Instructions to follow:
The lines you return should be those containing the string "sheet", taken from the data below.

[Stored data entries]

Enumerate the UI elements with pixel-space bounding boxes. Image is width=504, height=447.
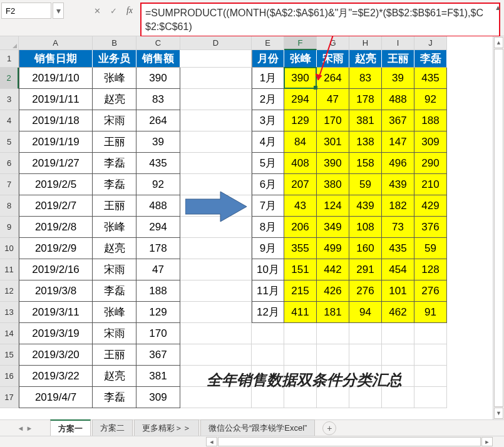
- row-header-8[interactable]: 8: [0, 195, 19, 217]
- left-cell-r10-B[interactable]: 赵亮: [93, 238, 136, 259]
- pivot-val-r11-c1[interactable]: 181: [317, 302, 349, 323]
- left-cell-r13-B[interactable]: 张峰: [93, 302, 136, 323]
- row-header-13[interactable]: 13: [0, 302, 19, 323]
- left-cell-r14-C[interactable]: 170: [136, 323, 180, 344]
- cell-F17[interactable]: [284, 387, 317, 408]
- left-cell-r16-B[interactable]: 赵亮: [93, 366, 136, 387]
- pivot-val-r8-c3[interactable]: 435: [382, 238, 414, 259]
- cell-H17[interactable]: [349, 387, 382, 408]
- cell-J17[interactable]: [414, 387, 447, 408]
- new-sheet-button[interactable]: +: [322, 421, 336, 435]
- left-cell-r6-A[interactable]: 2019/1/27: [19, 153, 93, 174]
- cell-D5[interactable]: [180, 131, 252, 153]
- cell-D13[interactable]: [180, 302, 252, 323]
- pivot-val-r10-c4[interactable]: 276: [414, 280, 447, 302]
- cell-J14[interactable]: [414, 323, 447, 344]
- left-cell-r12-B[interactable]: 李磊: [93, 280, 136, 302]
- left-cell-r15-B[interactable]: 王丽: [93, 344, 136, 366]
- cell-D15[interactable]: [180, 344, 252, 366]
- cell-F15[interactable]: [284, 344, 317, 366]
- left-cell-r10-C[interactable]: 178: [136, 238, 180, 259]
- pivot-val-r7-c1[interactable]: 349: [317, 217, 349, 238]
- pivot-val-r6-c4[interactable]: 429: [414, 195, 447, 217]
- name-box-dropdown[interactable]: ▾: [53, 3, 64, 19]
- pivot-val-r4-c3[interactable]: 496: [382, 153, 414, 174]
- cell-E15[interactable]: [252, 344, 284, 366]
- pivot-val-r3-c1[interactable]: 301: [317, 131, 349, 153]
- hscroll-track[interactable]: [218, 437, 481, 446]
- pivot-val-r7-c2[interactable]: 108: [349, 217, 382, 238]
- cancel-formula-icon[interactable]: ✕: [90, 4, 104, 18]
- pivot-month-10[interactable]: 11月: [252, 280, 284, 302]
- scroll-up-icon[interactable]: ▲: [494, 37, 503, 48]
- row-header-10[interactable]: 10: [0, 238, 19, 259]
- left-cell-r11-A[interactable]: 2019/2/16: [19, 259, 93, 280]
- row-header-9[interactable]: 9: [0, 217, 19, 238]
- left-cell-r6-C[interactable]: 435: [136, 153, 180, 174]
- cell-D17[interactable]: [180, 387, 252, 408]
- row-header-7[interactable]: 7: [0, 174, 19, 195]
- pivot-val-r3-c2[interactable]: 138: [349, 131, 382, 153]
- pivot-val-r5-c4[interactable]: 210: [414, 174, 447, 195]
- pivot-val-r9-c4[interactable]: 128: [414, 259, 447, 280]
- cell-H15[interactable]: [349, 344, 382, 366]
- left-cell-r7-A[interactable]: 2019/2/5: [19, 174, 93, 195]
- pivot-val-r11-c2[interactable]: 94: [349, 302, 382, 323]
- cell-D14[interactable]: [180, 323, 252, 344]
- row-header-16[interactable]: 16: [0, 366, 19, 387]
- pivot-val-r6-c3[interactable]: 182: [382, 195, 414, 217]
- pivot-val-r5-c1[interactable]: 380: [317, 174, 349, 195]
- left-cell-r10-A[interactable]: 2019/2/9: [19, 238, 93, 259]
- cell-J15[interactable]: [414, 344, 447, 366]
- cell-D10[interactable]: [180, 238, 252, 259]
- left-cell-r15-A[interactable]: 2019/3/20: [19, 344, 93, 366]
- cell-I17[interactable]: [382, 387, 414, 408]
- pivot-val-r7-c4[interactable]: 376: [414, 217, 447, 238]
- left-cell-r14-B[interactable]: 宋雨: [93, 323, 136, 344]
- left-cell-r13-C[interactable]: 129: [136, 302, 180, 323]
- cell-E17[interactable]: [252, 387, 284, 408]
- row-header-6[interactable]: 6: [0, 153, 19, 174]
- pivot-month-7[interactable]: 8月: [252, 217, 284, 238]
- left-cell-r15-C[interactable]: 367: [136, 344, 180, 366]
- sheet-tab-3[interactable]: 微信公众号“跟李锐学Excel”: [200, 419, 315, 437]
- left-cell-r5-A[interactable]: 2019/1/19: [19, 131, 93, 153]
- cell-H14[interactable]: [349, 323, 382, 344]
- pivot-val-r5-c2[interactable]: 59: [349, 174, 382, 195]
- cell-D11[interactable]: [180, 259, 252, 280]
- left-cell-r8-A[interactable]: 2019/2/7: [19, 195, 93, 217]
- horizontal-scrollbar[interactable]: ◄ ►: [0, 436, 504, 447]
- cell-E14[interactable]: [252, 323, 284, 344]
- left-cell-r17-B[interactable]: 李磊: [93, 387, 136, 408]
- left-cell-r8-C[interactable]: 488: [136, 195, 180, 217]
- left-cell-r12-A[interactable]: 2019/3/8: [19, 280, 93, 302]
- row-header-15[interactable]: 15: [0, 344, 19, 366]
- left-cell-r16-A[interactable]: 2019/3/22: [19, 366, 93, 387]
- pivot-val-r4-c1[interactable]: 390: [317, 153, 349, 174]
- left-cell-r17-A[interactable]: 2019/4/7: [19, 387, 93, 408]
- left-cell-r7-C[interactable]: 92: [136, 174, 180, 195]
- vertical-scrollbar[interactable]: ▲ ▼: [493, 36, 504, 419]
- pivot-val-r8-c2[interactable]: 160: [349, 238, 382, 259]
- pivot-val-r9-c3[interactable]: 454: [382, 259, 414, 280]
- left-cell-r9-C[interactable]: 294: [136, 217, 180, 238]
- cell-I14[interactable]: [382, 323, 414, 344]
- left-cell-r11-B[interactable]: 宋雨: [93, 259, 136, 280]
- left-cell-r13-A[interactable]: 2019/3/11: [19, 302, 93, 323]
- pivot-val-r6-c1[interactable]: 124: [317, 195, 349, 217]
- formula-expand-icon[interactable]: ▲: [495, 4, 501, 11]
- left-cell-r7-B[interactable]: 李磊: [93, 174, 136, 195]
- left-cell-r14-A[interactable]: 2019/3/19: [19, 323, 93, 344]
- pivot-val-r4-c0[interactable]: 408: [284, 153, 317, 174]
- pivot-val-r5-c0[interactable]: 207: [284, 174, 317, 195]
- pivot-month-11[interactable]: 12月: [252, 302, 284, 323]
- left-cell-r6-B[interactable]: 李磊: [93, 153, 136, 174]
- row-header-11[interactable]: 11: [0, 259, 19, 280]
- pivot-month-3[interactable]: 4月: [252, 131, 284, 153]
- pivot-val-r8-c0[interactable]: 355: [284, 238, 317, 259]
- cell-F14[interactable]: [284, 323, 317, 344]
- pivot-val-r9-c1[interactable]: 442: [317, 259, 349, 280]
- name-box[interactable]: F2: [1, 3, 51, 19]
- fx-icon[interactable]: fx: [123, 4, 136, 18]
- pivot-val-r6-c0[interactable]: 43: [284, 195, 317, 217]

Output for this task:
- new-sheet-button[interactable]: +: [322, 421, 336, 435]
- sheet-tab-3[interactable]: 微信公众号“跟李锐学Excel”: [200, 419, 315, 437]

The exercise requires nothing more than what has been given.